One of the oldest fictional answers to what a society does with people like Nicosar is the consequences of hubris. By being unable to accept defeat, by holding a vision of the world so tightly, they become brittle and unstable and bring about their own collapse. In a broad sense, that is what happens in The Player of Games with a bit of pushing from Special Circumstances. By the politics of the game, Nicosar had already won; the results of Gurgeh's earlier games had already been faked, the final game had no political consequences, and everyone who knew its true outcome could be disposed of. Gurgeh's win could have been covered up and ignored. But Nicosar could not endure the thought that he would be beaten by someone like Gurgeh, playing Azad the way that Gurgeh was playing it. Gurgeh had to be destroyed on the board of the game; Nicosar's pride did not allow any other outcome, even if it meant Nicosar's death.
However, Special Circumstances didn't let hubris be the end of the story. In the climax of the book, the drone protecting Gurgeh also makes sure that Nicosar dies. There is a fig leaf of plausible deniability, but it's so obvious that even the unobservant Gurgeh sees through it immediately. It's hard to escape the feeling that was Banks's answer to what to do with people like Nicosar: They cannot live within society, because they will not live peacefully within society.

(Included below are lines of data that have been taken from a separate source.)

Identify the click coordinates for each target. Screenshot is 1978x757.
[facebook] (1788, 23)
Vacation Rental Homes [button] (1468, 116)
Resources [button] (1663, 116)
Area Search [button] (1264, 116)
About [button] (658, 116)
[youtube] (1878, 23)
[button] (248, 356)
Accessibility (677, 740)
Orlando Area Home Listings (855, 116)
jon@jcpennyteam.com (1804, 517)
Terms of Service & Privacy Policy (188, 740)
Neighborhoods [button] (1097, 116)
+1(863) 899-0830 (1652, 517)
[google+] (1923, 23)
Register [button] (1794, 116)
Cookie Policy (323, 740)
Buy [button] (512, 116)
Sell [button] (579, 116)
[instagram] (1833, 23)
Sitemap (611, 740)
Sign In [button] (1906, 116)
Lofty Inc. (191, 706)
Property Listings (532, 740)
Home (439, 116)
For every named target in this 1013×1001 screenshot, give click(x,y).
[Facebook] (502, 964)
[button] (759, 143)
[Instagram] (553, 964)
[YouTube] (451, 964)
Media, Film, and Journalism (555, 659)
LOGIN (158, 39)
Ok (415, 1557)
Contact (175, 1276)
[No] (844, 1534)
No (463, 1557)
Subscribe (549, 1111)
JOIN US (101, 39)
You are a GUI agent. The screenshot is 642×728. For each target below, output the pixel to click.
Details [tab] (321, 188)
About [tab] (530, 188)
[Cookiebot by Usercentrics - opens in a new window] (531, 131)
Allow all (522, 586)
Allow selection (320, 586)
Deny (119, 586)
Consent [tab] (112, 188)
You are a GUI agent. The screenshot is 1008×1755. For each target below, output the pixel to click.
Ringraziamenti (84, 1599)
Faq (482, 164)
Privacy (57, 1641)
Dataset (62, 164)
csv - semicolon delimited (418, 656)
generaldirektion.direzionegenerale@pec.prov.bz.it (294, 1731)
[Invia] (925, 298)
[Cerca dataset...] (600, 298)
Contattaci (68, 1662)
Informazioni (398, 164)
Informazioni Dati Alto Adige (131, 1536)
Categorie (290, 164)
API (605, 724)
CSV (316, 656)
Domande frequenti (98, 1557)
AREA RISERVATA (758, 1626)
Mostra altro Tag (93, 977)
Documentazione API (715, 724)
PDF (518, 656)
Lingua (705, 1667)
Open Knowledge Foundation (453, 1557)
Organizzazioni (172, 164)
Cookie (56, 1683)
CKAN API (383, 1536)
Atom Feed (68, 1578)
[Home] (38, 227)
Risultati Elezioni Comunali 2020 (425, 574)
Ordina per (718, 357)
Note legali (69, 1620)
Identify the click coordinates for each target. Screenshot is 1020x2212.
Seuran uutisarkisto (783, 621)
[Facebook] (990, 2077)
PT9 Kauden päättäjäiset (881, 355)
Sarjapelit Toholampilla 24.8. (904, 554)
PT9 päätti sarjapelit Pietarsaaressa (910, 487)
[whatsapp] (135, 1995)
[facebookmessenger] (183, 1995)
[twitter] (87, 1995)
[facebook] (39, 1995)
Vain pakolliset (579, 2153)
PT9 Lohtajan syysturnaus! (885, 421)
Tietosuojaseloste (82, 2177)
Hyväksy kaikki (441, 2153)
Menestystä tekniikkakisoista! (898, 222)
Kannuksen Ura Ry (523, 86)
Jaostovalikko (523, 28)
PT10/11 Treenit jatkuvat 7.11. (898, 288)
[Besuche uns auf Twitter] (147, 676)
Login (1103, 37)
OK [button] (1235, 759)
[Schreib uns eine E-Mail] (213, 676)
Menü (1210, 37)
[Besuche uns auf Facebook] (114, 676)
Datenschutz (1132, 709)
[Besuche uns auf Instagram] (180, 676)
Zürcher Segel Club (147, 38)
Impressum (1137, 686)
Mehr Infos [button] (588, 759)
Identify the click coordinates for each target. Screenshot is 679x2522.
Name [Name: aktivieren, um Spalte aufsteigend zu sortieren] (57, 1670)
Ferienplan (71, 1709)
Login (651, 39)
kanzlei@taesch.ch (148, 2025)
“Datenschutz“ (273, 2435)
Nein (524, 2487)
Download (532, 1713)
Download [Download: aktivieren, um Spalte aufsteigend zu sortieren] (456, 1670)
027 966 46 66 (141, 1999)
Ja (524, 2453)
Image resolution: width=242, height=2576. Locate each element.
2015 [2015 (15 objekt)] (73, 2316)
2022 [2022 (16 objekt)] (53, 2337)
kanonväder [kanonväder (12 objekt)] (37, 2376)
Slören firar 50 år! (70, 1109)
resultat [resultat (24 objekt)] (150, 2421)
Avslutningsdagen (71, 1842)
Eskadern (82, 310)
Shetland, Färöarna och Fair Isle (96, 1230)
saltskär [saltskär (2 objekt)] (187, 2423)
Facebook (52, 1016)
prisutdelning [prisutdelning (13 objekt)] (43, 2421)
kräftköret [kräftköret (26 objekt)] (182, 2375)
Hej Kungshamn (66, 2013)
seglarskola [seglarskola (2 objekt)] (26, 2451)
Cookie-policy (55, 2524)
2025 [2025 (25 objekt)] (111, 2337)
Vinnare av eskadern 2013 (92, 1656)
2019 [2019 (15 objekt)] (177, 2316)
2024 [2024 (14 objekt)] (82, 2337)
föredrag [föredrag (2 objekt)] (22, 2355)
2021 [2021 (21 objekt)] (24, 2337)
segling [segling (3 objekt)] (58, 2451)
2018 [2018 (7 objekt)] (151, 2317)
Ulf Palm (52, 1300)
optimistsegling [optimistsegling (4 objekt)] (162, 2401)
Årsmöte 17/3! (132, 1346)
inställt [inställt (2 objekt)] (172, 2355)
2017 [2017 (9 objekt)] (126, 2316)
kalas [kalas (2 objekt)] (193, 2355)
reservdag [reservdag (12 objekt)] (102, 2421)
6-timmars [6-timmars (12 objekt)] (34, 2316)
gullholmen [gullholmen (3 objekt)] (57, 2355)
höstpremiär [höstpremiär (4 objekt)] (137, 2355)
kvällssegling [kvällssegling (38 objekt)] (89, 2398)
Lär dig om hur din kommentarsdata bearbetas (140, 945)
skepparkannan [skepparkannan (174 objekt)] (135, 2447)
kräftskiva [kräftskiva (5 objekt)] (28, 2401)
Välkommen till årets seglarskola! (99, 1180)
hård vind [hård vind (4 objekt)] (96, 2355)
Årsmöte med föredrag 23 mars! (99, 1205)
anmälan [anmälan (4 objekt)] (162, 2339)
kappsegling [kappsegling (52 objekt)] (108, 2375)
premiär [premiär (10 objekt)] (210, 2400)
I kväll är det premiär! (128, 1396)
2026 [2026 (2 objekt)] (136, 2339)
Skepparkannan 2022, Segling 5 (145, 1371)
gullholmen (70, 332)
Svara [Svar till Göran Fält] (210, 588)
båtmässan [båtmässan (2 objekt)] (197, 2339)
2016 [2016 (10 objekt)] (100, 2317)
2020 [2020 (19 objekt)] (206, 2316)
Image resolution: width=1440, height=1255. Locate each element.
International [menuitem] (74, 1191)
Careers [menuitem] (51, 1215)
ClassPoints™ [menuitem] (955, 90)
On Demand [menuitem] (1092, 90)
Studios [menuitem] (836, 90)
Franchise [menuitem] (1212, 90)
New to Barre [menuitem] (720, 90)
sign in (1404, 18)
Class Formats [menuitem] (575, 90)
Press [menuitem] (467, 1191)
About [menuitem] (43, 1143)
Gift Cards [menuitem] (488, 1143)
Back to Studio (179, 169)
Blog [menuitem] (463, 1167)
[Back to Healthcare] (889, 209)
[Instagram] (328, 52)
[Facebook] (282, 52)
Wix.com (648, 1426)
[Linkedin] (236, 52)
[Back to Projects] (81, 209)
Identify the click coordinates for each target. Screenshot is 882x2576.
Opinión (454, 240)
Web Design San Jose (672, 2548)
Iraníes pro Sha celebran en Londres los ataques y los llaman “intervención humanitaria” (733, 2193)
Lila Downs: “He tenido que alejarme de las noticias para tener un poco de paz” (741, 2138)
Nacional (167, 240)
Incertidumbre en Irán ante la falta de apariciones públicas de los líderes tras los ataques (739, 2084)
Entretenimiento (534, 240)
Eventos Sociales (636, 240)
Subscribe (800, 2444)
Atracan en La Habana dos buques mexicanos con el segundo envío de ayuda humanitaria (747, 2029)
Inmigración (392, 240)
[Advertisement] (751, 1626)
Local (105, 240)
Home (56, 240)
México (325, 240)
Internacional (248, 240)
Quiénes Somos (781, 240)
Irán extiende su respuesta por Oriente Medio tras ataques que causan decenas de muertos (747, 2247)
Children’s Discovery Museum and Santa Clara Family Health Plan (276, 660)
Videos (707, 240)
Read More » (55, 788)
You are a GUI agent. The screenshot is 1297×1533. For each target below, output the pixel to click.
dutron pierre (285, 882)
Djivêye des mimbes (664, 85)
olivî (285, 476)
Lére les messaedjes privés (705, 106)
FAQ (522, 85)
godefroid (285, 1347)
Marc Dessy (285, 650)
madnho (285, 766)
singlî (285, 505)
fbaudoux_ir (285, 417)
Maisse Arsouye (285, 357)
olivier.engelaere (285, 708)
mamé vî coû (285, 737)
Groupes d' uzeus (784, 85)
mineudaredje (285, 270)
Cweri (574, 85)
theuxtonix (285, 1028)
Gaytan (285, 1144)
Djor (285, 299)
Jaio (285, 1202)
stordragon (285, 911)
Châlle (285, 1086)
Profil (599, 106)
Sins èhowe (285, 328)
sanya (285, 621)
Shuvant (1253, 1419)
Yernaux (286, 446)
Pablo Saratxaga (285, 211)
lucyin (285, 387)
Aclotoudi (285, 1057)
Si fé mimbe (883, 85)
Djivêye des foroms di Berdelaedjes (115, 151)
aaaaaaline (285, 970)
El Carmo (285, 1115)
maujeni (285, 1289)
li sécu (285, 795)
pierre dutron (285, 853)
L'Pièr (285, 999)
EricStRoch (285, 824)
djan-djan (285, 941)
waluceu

I enjoyed The Player of Games as much this time through as I did the first time, but for entirely different reasons. In my first read, I focused on the world-building of the Culture, the political machinations, and the concept of games as conversations between the players. This time, I was struck by the political commentary just below the surface. Special Circumstances wanted to resolve the problem of the Empire of Azad without a military conflict and occupation that would be long, brutal, expensive, and demoralizing. They found an answer that relied on the diversity of the Culture. A vast, utopian civilization in which people can pursue whatever interests make them happy produces innumerable microspecialized oddities, people with astonishing talents in some small field that only a tiny fraction of people care about. It produces, in other words, innumerable keys for locks that you may never encounter, but which are invaluable if you happen to stumble across that lock.
Gurgeh is not a hero. He is not a paragon of moral virtue, or even a charming charismatic, He is an entirely average member of an extraordinary society, the beneficiary of thousands of years of concerted effort at producing a robust, flexible foundation on which to raise robust, flexible citizens with a shared sense of basic morality. Those people, by themselves, do not solve all of life's problems; the structure of Special Circumstances and its willingness to bend rules in order to maintain them is the tension and deus ex machina in all of the Culture novels. But much of the strength of Special Circumstances is that it has an entire civilization of people like Gurgeh to draw upon when it needs them.
It has those people because the Culture comprehensively rejects competitive meritocracy, something that some readers of the Culture novels appear incapable of comprehending.